• _EXERCISE DESCRIPTION_
The reply to the records below should contain exactly the lines from the line with "INSPIRATION" through the line with "completed changes at", and nothing besides.

[Stored data entries]
-------

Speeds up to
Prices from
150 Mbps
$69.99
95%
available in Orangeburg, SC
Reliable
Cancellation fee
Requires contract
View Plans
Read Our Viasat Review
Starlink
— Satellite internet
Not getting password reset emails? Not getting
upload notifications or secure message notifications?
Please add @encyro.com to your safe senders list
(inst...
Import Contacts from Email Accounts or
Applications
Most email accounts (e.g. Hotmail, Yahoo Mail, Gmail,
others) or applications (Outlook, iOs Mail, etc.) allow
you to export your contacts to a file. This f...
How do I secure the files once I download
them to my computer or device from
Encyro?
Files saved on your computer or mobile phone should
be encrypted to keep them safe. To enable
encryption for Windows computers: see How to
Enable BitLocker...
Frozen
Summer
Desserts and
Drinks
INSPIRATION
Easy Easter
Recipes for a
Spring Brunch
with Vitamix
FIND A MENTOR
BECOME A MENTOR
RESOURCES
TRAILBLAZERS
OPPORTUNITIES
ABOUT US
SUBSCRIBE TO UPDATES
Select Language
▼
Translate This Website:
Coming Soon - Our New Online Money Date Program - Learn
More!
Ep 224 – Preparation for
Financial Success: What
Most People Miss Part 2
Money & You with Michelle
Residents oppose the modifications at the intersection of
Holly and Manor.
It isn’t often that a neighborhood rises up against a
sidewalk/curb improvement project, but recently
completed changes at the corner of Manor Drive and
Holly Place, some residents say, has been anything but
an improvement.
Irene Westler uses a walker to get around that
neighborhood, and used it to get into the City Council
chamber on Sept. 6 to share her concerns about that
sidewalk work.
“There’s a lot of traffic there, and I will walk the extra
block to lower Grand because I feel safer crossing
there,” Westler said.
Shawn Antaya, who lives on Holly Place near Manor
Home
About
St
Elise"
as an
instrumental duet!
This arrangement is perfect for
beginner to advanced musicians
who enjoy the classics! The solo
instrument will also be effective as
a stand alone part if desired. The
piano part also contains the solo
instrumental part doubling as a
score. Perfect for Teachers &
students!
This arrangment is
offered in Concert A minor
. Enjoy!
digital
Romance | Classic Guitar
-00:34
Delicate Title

-------

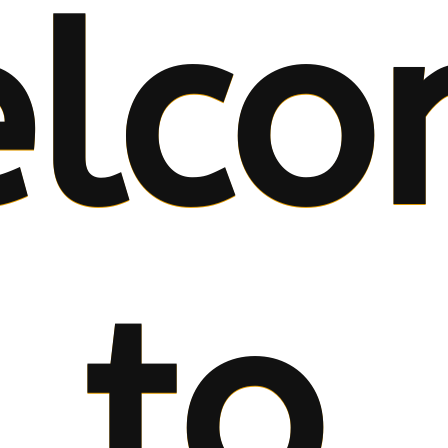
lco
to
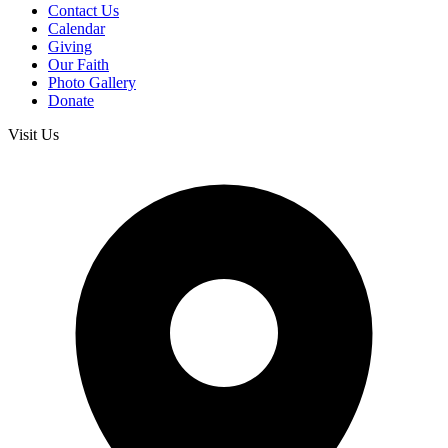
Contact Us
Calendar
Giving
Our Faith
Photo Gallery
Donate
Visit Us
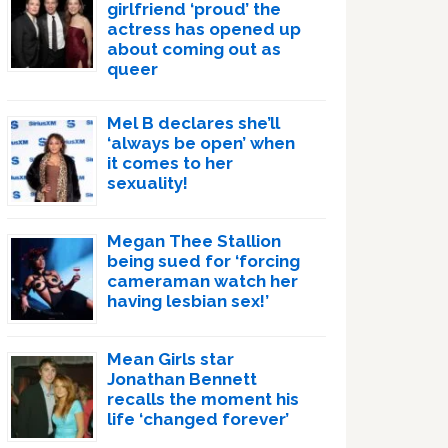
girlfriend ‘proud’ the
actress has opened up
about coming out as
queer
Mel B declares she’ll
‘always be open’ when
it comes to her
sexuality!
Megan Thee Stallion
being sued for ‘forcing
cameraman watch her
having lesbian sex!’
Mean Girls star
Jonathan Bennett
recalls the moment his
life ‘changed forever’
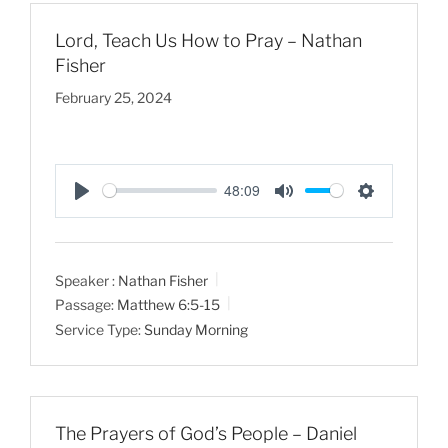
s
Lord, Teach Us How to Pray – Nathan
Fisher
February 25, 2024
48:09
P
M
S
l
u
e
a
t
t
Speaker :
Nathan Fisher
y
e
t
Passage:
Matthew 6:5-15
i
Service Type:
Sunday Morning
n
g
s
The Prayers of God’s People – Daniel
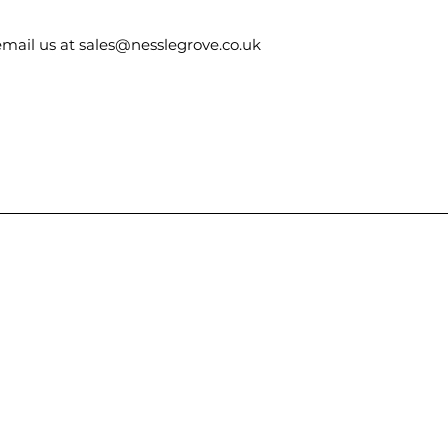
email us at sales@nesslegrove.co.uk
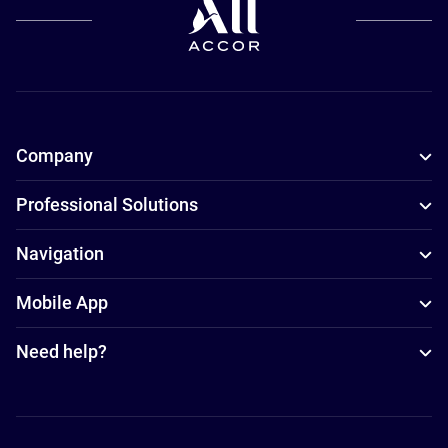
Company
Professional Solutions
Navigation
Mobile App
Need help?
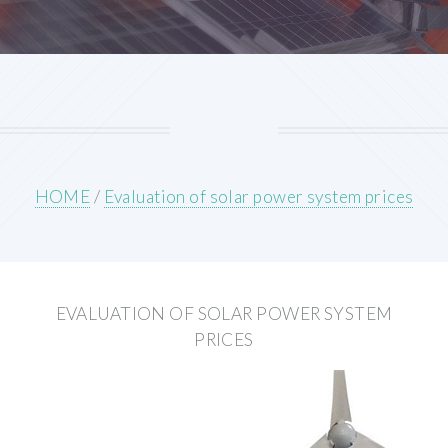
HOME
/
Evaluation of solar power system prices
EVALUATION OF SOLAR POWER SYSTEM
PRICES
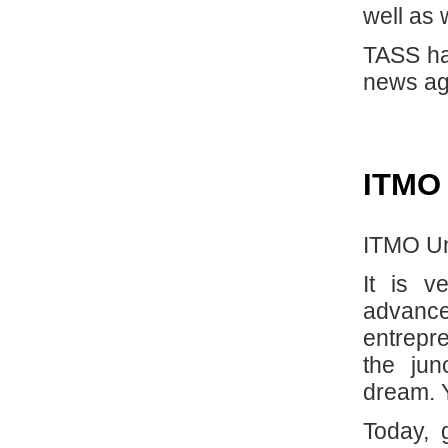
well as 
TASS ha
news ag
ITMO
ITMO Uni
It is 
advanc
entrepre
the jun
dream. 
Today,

-------

• _ANSWER FOR THIS EXERCISE_
INSPIRATION
Easy Easter
Recipes for a
Spring Brunch
with Vitamix
FIND A MENTOR
BECOME A MENTOR
RESOURCES
TRAILBLAZERS
OPPORTUNITIES
ABOUT US
SUBSCRIBE TO UPDATES
Select Language
▼
Translate This Website:
Coming Soon - Our New Online Money Date Program - Learn
More!
Ep 224 – Preparation for
Financial Success: What
Most People Miss Part 2
Money & You with Michelle
Residents oppose the modifications at the intersection of
Holly and Manor.
It isn’t often that a neighborhood rises up against a
sidewalk/curb improvement project, but recently
completed changes at the corner of Manor Drive and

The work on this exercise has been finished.